*** Opening of DATA TO USE ***

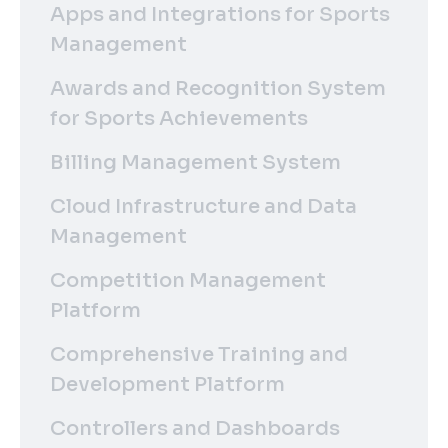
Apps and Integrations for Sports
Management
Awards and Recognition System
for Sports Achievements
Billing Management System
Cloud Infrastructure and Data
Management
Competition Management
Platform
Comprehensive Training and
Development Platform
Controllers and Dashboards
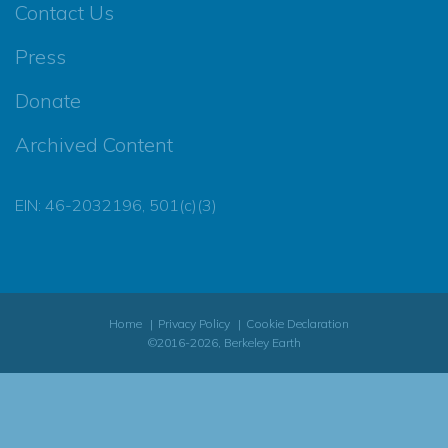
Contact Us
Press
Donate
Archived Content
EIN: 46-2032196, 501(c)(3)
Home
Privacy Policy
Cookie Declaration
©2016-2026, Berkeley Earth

*** Close of DATA TO USE ***
*** Opening of DATA TO USE ***

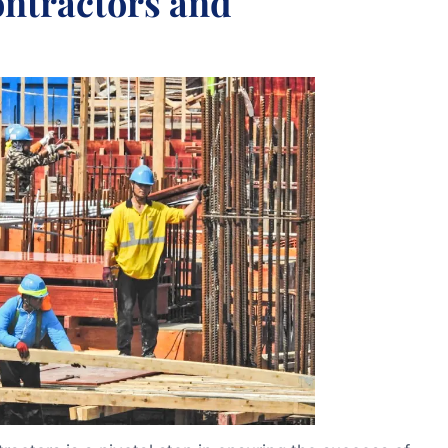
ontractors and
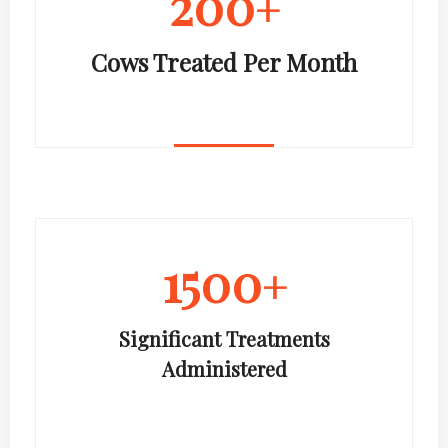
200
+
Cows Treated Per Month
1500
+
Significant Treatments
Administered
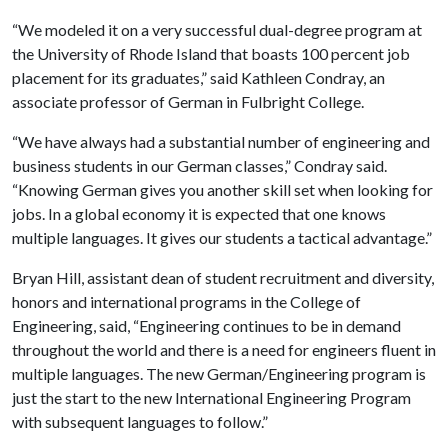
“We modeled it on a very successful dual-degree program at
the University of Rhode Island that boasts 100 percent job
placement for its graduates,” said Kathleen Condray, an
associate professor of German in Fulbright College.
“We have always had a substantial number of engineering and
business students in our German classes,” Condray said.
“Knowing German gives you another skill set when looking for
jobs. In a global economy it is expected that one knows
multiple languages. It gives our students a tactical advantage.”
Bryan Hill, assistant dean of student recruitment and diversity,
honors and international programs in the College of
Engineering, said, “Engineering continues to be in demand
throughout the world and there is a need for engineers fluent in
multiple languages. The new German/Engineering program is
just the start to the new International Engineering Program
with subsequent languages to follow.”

*** Close of DATA TO USE ***

> _PROBLEM DETAILS_:
Within the data above, the lines from the one with "just the start" to the one with "with subsequent languages" must be repeated exactly; no other line belongs in the answer.

> _EXERCISE RESULT_:
just the start to the new International Engineering Program
with subsequent languages to follow.”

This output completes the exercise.